Cecilia Bartoli et Franco Fagioli « chambrisent » la Philharmonie de Paris

Xl_dscf7615 © Thibault Vicq

À la Philharmonie de Paris, la Grande salle Pierre Boulez a été évidemment conçue pour accueillir les œuvres monumentales, mais il arrive qu’un « simple » récital de piano ou de musique de chambre atteigne des sommets d’intimité. Cecilia Bartoli a son créneau réservé peu ou prou à la même date depuis quelques années, notamment avec Les Musiciens du Prince-Monaco et leur chef principal Gianluca Capuano. Elle revenait lundi en compagnie du contre-ténor Franco Fagioli dans le Stabat Mater de Pergolèse, dont les dimensions à fleur de cœur sont ici déployées en mirifiques sonorités.

La mezzo-soprano entre dans la résonance des cordes, la continuité du son est fantastique, les articulations rythmiques témoignent d’une richesse absolue. Elle montre une science innée de la gravité, dans tous les sens du terme : les mots pèsent en impact expressif, tandis que les phrases se trouvent portées par un élan naturel les menant aux suivantes. Le contre-ténor a l’émission directe et fond sa matière vocale avec les instrumentistes. Chaque intervention se mue en scène de théâtre, effets vocaux et expressivité habitée à l’appui, et construit un chemin pour que se fraient ses lignes tendres et bouleversantes. Les deux chanteurs forment ensemble des superpositions d’un seul tenant, en mille-feuilles cumulatifs à la tierce, à la sixte, à la seconde. Le flot du duo amène son flux impressionnant de nuances, apprivoisant l’acoustique de la salle. Les deux stars relèvent les défis main dans la main, dépassent les obstacles dans le Fac ut ardeat cor meum cavalier ou étendent une dignité d’un minimalisme vibrant dans le Quando corpus morietur. Si l’horizontalité de Franco Fagioli possède moins de définition que la verticalité de Cecilia Bartoli dans le neuvième numéro, et si la mezzo s’avère légèrement basse dans la partie conclusive, ce Stabat Mater installe durablement sa patte vocale dans les frontières mentalement rétrécies de la Grande salle Pierre Boulez.

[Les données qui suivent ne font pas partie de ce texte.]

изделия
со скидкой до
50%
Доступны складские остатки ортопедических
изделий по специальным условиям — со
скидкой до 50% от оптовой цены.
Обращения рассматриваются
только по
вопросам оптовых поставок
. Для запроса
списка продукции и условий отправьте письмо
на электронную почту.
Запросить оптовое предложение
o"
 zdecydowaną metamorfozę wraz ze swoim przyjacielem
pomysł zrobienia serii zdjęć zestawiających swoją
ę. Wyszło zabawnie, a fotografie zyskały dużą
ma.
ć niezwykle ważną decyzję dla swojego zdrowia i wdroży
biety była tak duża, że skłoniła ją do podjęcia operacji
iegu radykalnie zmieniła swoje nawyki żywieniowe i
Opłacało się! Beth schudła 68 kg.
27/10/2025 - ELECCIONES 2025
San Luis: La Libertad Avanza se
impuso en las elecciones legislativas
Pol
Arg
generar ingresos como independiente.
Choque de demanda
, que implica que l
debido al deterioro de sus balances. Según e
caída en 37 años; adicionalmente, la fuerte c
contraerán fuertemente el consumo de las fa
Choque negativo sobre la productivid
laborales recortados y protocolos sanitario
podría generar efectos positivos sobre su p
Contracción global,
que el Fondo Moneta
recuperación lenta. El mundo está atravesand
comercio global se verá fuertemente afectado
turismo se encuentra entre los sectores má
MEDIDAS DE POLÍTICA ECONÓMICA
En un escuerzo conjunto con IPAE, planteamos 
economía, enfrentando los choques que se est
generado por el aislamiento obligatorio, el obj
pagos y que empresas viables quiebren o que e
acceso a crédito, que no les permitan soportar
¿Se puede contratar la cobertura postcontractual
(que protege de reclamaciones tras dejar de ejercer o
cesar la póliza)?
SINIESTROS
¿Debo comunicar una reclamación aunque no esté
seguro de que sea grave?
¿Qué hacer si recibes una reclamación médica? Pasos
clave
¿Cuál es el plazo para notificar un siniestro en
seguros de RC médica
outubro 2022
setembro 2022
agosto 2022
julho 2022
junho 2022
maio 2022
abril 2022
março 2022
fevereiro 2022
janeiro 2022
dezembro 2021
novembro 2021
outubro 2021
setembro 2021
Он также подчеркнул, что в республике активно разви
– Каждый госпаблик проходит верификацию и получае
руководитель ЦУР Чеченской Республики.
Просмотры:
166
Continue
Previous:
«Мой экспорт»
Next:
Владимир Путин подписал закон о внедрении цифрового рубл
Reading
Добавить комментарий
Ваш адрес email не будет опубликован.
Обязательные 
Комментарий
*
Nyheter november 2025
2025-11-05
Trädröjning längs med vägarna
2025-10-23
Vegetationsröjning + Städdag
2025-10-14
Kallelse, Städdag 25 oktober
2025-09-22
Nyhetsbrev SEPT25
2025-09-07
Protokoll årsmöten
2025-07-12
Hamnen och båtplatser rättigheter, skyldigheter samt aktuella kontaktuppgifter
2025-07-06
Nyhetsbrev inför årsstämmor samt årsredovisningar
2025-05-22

Le contre-ténor cultive aussi l’égalité juste de chaque note et la déclamation drapée de soie dans le Nisi Dominus de Vivaldi, en début de soirée. Il prend le soin de fournir du relief à la longueur, au-delà de la seule brillance. Il navigue en légato rassurant sur l’acqua alta du Cum dederit, donne une profonde raison d’être au Beatus vir, ou crée une émulation totale dans l’Amen final. Avec Cecilia Bartoli, What passion cannot music raise and quell (Haendel) fait de la passion de la musique un manifeste du sourire et du regard communiquant, une magie blanche contagieuse. La proximité avec le public n’en est que plus évidente, malgré un violoncelle solo en petite forme sur ce numéro.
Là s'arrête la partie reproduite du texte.